Both defendants joined in re-urging the motion for summary judgment attaching an affidavit from the Savings Association stating the plaintiffs were released from their obligations as co-makers on said note. The affidavit was attacked by the plaintiffs and found defective by the court. They once again re-urged their motion for summary judgment and attached a new affidavit. The plaintiffs’ opposition to the summary judgment motion named two previously un-joined persons who had not been expelled as church members thereby asserting standing; reasserted their suit as a class action; and complained of the court’s failure to make a determination of the class nature of the suit as provided for by Tex.R.Civ.P. 42(c)(1). They also alleged that the court supervised election of the church membership was not in compliance with either notice to the class or court approved dismissal requirements of the class action rule. The trial court now granted the defendants’ motion for summary judgment finding the release of all of plaintiffs’ co-maker liability effective and further that there were no material issues of fact. No particular findings as to plaintiffs’ ability to maintain suit individually or as a class action was made.

The appellants, plaintiffs below, attack the granting of a summary judgment in three respects. We will deal first with their third point of error where in they complain that the determination on the maintainability of the suit as a class action must be prior to any judgment. The appellants specifically refer to the provision which states, “As soon as practicable after commencement of an action brought as a class action, the court shall, after hearing determine by order whether it is to be maintained.” Tex.R.Civ.P. 42(c)(1). The Texas procedure governing class actions was amended to include this provision in May, 1977, to become effective September 1, 1977. The plaintiffs’ suit was originally brought on May 14, 1977. The appellees contend that the amended rule does not apply to this suit. We believe that it applies for two reasons. First, class actions have been authorized in Texas since 1941. The trial court was an integral part of the procedure by implication because of its general discretion upon questions of joinder of parties and causes of actions, Wilson v. Ammann & Jordon, 163 S.W.2d 660 (Tex.Civ.App.—Fort Worth 1942, writ dism’d), and expressly, by its exclusive mandatory authority to approve of dismissal or compromise of the class action. Tex.R.Civ.P. 42(b) (1941). By implication the court had to make a decision of the propriety of maintainability of a suit as a class action at least by the time of judgment. Allred v. Heaton, *172 336 S.W.2d 251 (Tex.Civ.App.—Waco 1960, writ ref’d n. r. e.), cert. denied, 364 U.S. 517, 81 S.Ct. 293, 5 L.Ed.2d 265 (1961); Brittian v. General Telephone Co. of Southwest, 533 S.W.2d 886 (Tex.Civ.App.—Fort Worth 1976, writ dism’d). Finally, the constitutional prohibition against making of retroactive laws has not been held to apply to-statutes pertaining to the procedures for carrying on suit. Brooks v. Texas Employers’ Insurance Association, 358 S.W.2d 412 (Tex.Civ.App.—Houston 1962, writ ref’d n. r. e.).

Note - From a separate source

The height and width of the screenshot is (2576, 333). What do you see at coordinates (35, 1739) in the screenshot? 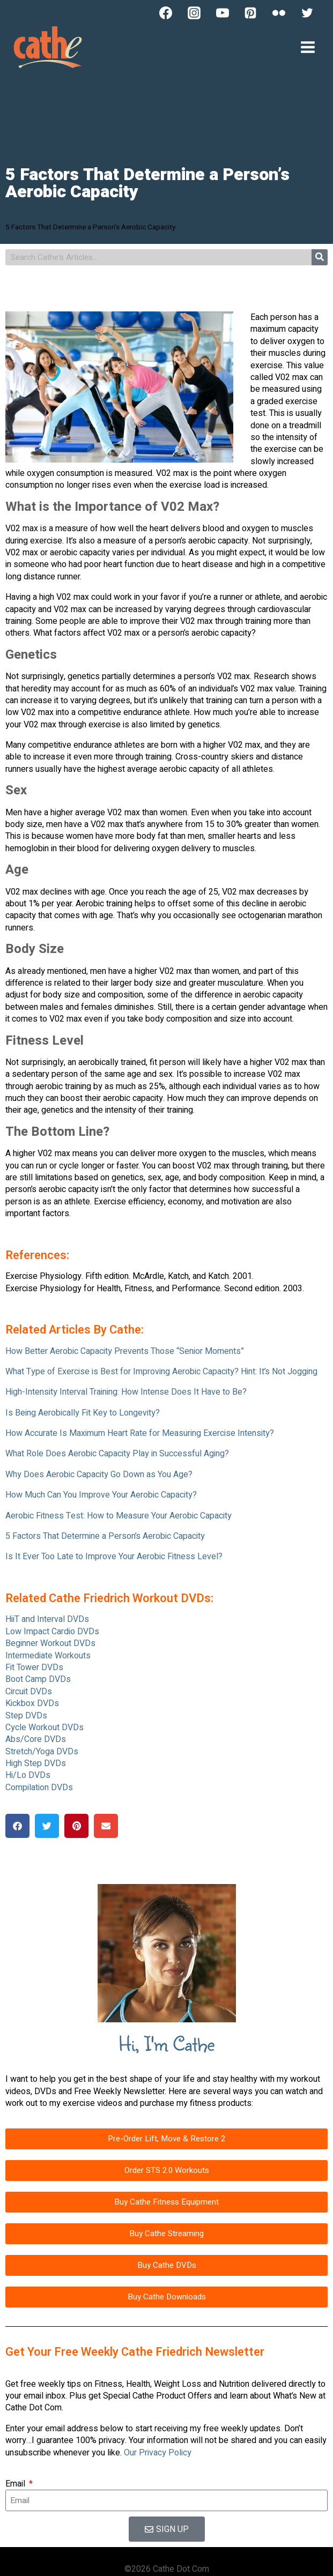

The 1977 amendment to Tex.R.Civ.P. 42 was patterned after Fed.R.Civ.P. 23 with little change. No Texas courts have decided the construction to be given to the amendment; thus we have looked to the Federal courts for guidance. Even though a number of Federal courts have held that a district judge has an obligation on his own motion to determine whether an action shall proceed as a class action, Senter v. General Motors Corp., 532 F.2d 511 (6th Cir. 1976), cert. denied, 429 U.S.